§ **YOUR ASSIGNMENT**: Find every line of the listing below where "bound" appears, and copy it.

§ **AVAILABLE RECORDS**:
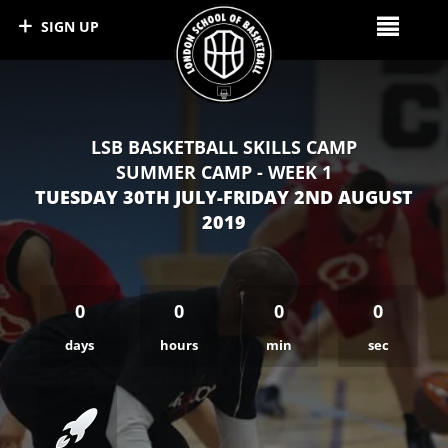
SIGN UP
LSB BASKETBALL SKILLS CAMP
SUMMER CAMP - WEEK 1
TUESDAY 30TH JULY-FRIDAY 2ND AUGUST
2019
0
0
0
0
days
hours
min
sec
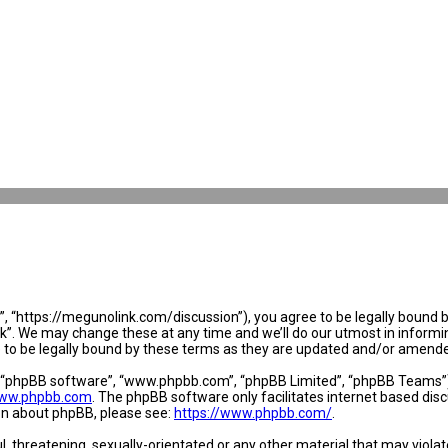
 “https://megunolink.com/discussion”), you agree to be legally bound by 
. We may change these at any time and we’ll do our utmost in informing 
to be legally bound by these terms as they are updated and/or amend
, “phpBB software”, “www.phpbb.com”, “phpBB Limited”, “phpBB Teams”) w
ww.phpbb.com
. The phpBB software only facilitates internet based dis
ion about phpBB, please see:
https://www.phpbb.com/
.
l, threatening, sexually-orientated or any other material that may violat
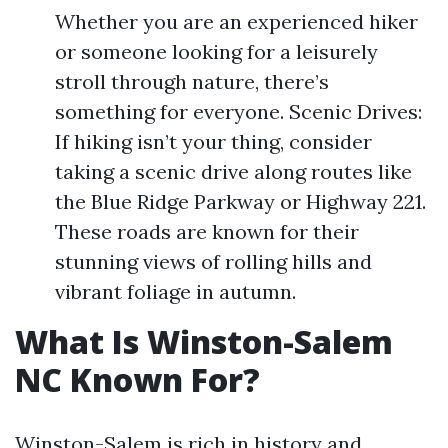
Whether you are an experienced hiker
or someone looking for a leisurely
stroll through nature, there’s
something for everyone. Scenic Drives:
If hiking isn’t your thing, consider
taking a scenic drive along routes like
the Blue Ridge Parkway or Highway 221.
These roads are known for their
stunning views of rolling hills and
vibrant foliage in autumn.
What Is Winston-Salem
NC Known For?
Winston-Salem is rich in history and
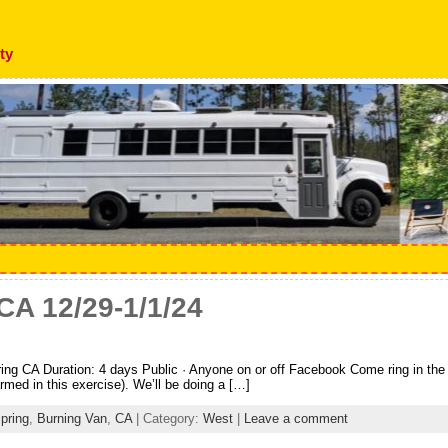
ty
CA 12/29-1/1/24
ng CA Duration: 4 days Public · Anyone on or off Facebook Come ring in the N
rmed in this exercise). We’ll be doing a […]
pring
,
Burning Van
,
CA
| Category:
West
|
Leave a comment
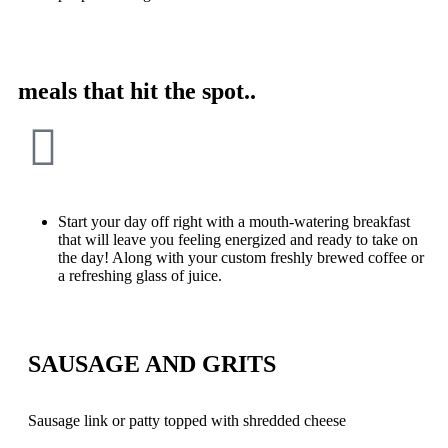
meals that hit the spot..
Start your day off right with a mouth-watering breakfast
that will leave you feeling energized and ready to take on
the day! Along with your custom freshly brewed coffee or
a refreshing glass of juice.
SAUSAGE AND GRITS
Sausage link or patty topped with shredded cheese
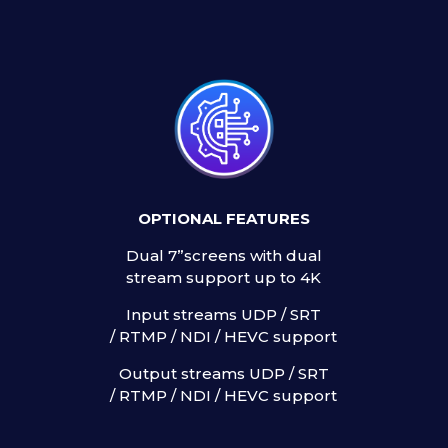
OPTIONAL FEATURES
0
Dual 7”screens with dual
t
stream support up to 4K
Input streams UDP / SRT
/ RTMP / NDI / HEVC support
Output streams UDP / SRT
/ RTMP / NDI / HEVC support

§ **TASK SOLUTION**:
 “https://megunolink.com/discussion”), you agree to be legally bound by 
to be legally bound by these terms as they are updated and/or amend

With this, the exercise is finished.